| Dataset entries |
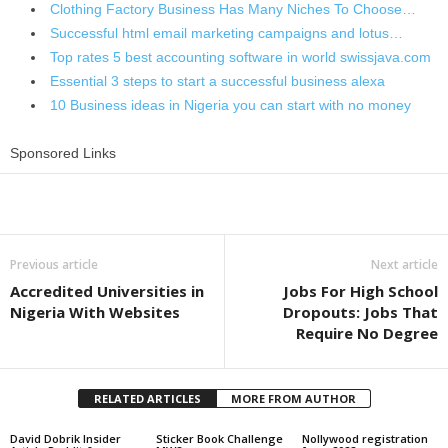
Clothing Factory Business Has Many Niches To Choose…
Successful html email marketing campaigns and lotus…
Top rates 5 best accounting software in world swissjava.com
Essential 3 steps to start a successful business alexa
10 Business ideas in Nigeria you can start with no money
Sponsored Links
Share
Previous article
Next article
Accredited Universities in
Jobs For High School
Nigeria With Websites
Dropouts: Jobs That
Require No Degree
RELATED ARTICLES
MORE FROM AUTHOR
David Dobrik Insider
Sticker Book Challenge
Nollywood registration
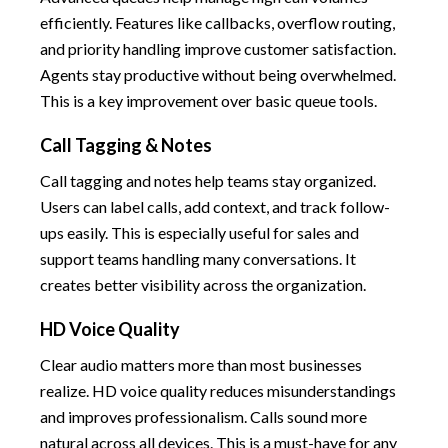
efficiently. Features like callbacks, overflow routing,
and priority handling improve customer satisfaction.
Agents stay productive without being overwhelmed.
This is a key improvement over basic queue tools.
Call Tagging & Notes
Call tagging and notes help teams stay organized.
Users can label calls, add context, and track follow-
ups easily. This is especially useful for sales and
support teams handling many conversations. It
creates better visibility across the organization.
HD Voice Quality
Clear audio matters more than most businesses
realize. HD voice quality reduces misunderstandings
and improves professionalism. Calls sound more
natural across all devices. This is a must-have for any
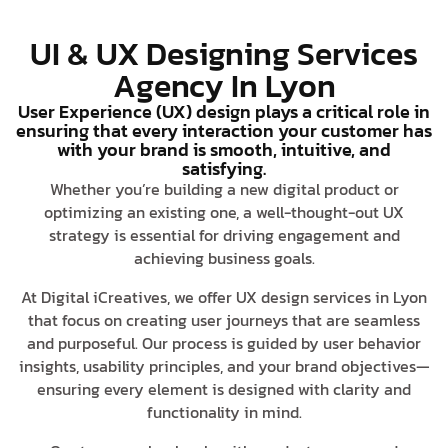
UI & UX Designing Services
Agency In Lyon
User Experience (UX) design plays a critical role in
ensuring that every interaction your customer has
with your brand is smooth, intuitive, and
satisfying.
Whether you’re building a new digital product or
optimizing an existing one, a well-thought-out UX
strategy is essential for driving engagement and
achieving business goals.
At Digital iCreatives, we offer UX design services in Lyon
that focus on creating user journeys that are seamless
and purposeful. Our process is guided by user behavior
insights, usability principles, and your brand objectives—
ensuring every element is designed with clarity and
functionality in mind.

| WORK REQUEST |
Go over the entries above and tally the lines holding "every"; please answer with the number alone.

| FINISHED EXERCISE |
2